Action item:
The records below are made of lines; count those holding the word "mida" and give the number only.

Extracted information:

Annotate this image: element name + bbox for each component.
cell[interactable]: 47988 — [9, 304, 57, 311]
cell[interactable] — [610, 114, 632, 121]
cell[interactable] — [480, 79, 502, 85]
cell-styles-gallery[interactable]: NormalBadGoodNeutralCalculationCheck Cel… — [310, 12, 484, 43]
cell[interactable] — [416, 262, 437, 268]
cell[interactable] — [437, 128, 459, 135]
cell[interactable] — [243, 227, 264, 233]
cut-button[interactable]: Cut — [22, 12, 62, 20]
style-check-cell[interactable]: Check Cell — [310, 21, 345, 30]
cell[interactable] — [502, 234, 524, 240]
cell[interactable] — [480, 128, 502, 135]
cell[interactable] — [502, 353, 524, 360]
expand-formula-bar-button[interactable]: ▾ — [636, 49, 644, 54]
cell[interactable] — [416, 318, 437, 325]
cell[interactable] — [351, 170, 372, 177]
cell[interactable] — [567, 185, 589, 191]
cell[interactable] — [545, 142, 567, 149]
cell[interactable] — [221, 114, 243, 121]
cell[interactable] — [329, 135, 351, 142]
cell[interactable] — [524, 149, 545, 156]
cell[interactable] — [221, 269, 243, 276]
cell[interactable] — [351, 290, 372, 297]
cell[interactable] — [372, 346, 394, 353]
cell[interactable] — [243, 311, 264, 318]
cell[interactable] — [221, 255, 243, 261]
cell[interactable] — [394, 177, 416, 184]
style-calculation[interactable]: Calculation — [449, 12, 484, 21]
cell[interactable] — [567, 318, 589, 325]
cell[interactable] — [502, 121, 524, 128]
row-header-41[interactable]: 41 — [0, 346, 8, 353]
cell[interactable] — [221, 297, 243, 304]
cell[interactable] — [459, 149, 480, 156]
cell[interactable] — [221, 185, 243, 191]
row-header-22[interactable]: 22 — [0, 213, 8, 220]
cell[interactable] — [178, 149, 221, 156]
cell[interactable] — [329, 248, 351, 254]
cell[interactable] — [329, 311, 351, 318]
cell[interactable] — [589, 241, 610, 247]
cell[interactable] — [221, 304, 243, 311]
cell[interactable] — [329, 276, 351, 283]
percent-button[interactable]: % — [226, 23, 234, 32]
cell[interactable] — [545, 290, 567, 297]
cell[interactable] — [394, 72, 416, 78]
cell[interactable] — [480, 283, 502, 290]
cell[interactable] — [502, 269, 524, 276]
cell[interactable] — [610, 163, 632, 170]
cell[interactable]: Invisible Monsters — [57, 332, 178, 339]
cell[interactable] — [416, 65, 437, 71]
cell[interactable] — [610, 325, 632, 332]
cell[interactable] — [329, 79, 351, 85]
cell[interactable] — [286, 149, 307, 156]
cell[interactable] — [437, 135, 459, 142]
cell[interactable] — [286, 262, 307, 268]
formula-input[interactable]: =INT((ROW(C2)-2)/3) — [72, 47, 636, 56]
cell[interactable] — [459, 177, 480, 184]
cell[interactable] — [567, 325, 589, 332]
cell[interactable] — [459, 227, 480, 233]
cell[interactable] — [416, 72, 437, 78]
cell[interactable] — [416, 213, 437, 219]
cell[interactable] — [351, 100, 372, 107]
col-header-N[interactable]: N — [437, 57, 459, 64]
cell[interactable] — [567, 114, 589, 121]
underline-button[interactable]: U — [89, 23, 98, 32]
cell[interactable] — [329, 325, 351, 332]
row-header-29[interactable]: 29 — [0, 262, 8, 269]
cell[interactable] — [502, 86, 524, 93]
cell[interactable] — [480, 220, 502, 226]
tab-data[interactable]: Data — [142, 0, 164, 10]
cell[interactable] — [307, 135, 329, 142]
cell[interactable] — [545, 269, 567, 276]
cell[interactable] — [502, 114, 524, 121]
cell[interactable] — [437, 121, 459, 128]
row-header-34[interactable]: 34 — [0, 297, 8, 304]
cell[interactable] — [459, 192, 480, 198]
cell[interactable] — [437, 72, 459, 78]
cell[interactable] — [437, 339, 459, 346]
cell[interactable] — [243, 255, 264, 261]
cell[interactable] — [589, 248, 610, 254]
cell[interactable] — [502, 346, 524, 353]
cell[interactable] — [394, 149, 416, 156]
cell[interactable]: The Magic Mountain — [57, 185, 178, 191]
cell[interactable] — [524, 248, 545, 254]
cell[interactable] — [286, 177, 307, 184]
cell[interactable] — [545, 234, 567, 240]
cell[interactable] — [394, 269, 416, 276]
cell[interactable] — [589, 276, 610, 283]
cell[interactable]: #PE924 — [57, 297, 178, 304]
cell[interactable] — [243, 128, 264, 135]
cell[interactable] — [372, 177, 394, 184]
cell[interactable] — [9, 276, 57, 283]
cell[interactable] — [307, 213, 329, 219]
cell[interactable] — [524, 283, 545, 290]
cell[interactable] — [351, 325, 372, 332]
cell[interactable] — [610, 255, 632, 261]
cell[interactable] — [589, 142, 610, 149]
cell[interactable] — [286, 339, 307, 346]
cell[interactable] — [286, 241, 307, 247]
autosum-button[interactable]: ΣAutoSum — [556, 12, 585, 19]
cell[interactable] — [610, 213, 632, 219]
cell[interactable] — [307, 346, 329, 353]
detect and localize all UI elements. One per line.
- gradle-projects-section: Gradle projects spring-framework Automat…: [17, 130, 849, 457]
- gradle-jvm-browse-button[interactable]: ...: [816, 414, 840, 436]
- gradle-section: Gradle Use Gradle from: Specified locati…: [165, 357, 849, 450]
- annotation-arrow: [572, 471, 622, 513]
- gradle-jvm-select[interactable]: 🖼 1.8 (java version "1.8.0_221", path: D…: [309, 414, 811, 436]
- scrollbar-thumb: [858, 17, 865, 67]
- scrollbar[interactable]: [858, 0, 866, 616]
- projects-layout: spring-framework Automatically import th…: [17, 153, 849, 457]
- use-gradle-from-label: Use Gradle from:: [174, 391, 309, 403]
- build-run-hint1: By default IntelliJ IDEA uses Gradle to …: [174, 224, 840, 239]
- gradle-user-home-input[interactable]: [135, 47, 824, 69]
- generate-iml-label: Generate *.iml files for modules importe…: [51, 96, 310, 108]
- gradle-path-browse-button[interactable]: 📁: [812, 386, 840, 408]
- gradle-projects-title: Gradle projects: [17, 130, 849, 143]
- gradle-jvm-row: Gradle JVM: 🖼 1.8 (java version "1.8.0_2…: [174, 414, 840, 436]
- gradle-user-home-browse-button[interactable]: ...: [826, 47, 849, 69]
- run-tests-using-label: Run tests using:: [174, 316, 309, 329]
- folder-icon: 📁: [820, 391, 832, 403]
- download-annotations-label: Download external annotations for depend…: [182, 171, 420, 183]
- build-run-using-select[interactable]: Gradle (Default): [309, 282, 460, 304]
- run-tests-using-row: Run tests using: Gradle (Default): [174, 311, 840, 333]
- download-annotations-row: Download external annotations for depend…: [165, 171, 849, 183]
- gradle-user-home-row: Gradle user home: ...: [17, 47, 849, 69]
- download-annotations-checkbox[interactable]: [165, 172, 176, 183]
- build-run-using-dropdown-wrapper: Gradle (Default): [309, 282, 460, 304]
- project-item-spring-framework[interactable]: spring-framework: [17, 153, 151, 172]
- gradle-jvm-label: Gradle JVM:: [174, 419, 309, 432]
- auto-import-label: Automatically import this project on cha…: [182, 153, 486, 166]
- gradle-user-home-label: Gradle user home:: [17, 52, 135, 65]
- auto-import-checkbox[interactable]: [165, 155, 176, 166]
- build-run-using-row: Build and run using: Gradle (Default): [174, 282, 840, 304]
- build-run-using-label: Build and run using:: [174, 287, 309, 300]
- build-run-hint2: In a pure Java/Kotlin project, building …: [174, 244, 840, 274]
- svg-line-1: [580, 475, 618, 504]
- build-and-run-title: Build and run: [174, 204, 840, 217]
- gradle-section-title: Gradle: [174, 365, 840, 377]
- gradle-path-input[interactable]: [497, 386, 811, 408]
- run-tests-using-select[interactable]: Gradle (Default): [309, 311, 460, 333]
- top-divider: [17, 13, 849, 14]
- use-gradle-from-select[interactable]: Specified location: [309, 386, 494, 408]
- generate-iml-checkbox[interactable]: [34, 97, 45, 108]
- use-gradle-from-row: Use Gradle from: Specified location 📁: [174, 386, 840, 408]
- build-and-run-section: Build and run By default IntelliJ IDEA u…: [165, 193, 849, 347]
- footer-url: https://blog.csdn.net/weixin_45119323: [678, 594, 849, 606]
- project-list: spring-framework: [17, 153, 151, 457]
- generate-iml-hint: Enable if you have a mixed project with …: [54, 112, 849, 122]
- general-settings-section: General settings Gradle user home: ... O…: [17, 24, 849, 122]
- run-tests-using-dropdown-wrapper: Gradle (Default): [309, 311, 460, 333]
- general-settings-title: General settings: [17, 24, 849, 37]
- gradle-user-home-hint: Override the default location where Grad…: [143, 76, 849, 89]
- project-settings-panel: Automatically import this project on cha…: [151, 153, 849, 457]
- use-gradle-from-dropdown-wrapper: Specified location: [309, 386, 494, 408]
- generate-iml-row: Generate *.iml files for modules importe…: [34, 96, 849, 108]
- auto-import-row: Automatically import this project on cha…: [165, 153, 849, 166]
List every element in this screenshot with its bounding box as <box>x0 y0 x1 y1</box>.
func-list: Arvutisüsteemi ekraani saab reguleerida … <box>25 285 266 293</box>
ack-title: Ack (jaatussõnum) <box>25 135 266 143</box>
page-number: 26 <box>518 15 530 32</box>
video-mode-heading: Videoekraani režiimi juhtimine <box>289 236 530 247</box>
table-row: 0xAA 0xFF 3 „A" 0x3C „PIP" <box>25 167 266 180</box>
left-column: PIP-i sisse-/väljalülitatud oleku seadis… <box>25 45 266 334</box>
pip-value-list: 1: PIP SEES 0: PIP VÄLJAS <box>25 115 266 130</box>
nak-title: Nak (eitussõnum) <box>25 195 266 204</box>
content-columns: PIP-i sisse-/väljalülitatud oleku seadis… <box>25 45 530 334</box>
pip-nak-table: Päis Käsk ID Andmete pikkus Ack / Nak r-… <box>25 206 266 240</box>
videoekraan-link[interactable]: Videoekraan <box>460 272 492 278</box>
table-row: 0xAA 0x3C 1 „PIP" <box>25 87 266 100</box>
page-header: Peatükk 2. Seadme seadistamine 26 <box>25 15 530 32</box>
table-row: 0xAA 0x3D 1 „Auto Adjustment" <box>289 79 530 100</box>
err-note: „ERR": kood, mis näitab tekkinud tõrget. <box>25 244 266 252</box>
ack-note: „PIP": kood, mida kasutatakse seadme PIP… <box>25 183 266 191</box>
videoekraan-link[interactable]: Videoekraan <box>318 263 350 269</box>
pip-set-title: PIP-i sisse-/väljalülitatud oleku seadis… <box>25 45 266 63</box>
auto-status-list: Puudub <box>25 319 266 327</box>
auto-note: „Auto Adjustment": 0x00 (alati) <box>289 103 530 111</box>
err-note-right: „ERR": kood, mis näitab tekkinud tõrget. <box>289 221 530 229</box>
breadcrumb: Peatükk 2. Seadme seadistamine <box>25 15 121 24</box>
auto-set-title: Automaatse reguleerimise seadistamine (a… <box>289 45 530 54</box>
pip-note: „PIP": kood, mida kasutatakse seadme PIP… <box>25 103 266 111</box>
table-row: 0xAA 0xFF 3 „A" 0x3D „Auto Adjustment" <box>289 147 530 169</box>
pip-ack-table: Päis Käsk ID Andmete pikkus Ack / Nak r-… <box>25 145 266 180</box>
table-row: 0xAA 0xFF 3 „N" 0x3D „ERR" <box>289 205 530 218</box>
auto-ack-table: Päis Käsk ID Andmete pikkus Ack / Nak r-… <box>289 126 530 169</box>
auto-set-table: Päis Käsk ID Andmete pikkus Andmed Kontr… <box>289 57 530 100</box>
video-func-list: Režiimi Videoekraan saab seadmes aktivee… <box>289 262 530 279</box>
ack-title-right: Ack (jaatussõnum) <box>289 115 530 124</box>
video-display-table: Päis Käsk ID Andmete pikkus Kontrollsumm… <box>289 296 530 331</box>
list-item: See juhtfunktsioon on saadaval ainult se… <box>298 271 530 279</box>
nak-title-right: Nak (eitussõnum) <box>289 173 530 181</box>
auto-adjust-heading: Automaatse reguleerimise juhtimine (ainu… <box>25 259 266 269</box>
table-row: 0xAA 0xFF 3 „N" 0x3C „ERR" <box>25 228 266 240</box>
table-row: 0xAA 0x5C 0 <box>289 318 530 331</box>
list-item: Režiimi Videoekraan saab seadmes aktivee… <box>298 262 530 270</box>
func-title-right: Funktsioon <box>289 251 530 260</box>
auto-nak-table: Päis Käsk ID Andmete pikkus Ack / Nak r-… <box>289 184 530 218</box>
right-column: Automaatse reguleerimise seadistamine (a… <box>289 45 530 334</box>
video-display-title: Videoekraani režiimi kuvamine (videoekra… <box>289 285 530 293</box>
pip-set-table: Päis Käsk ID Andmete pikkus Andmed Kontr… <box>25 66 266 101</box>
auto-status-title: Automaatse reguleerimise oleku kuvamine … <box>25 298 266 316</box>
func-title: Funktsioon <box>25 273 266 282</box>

Solution to the problem:
2